**Given records:**

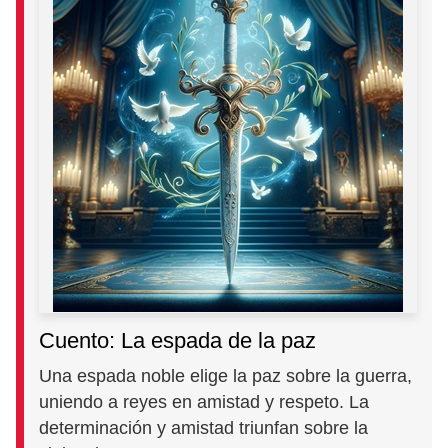
Cuento: La espada de la paz
Una espada noble elige la paz sobre la guerra,
uniendo a reyes en amistad y respeto. La
determinación y amistad triunfan sobre la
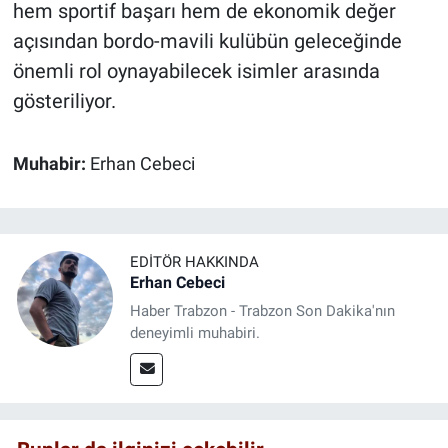
hem sportif başarı hem de ekonomik değer
açısından bordo-mavili kulübün geleceğinde
önemli rol oynayabilecek isimler arasında
gösteriliyor.
Muhabir:
Erhan Cebeci
EDITÖR HAKKINDA
Erhan Cebeci
Haber Trabzon - Trabzon Son Dakika'nın
deneyimli muhabiri.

**Assigned task:** Note each line of the entries that has "amistad" in it, and copy those lines.

**Answer to this exercise:**
uniendo a reyes en amistad y respeto. La
determinación y amistad triunfan sobre la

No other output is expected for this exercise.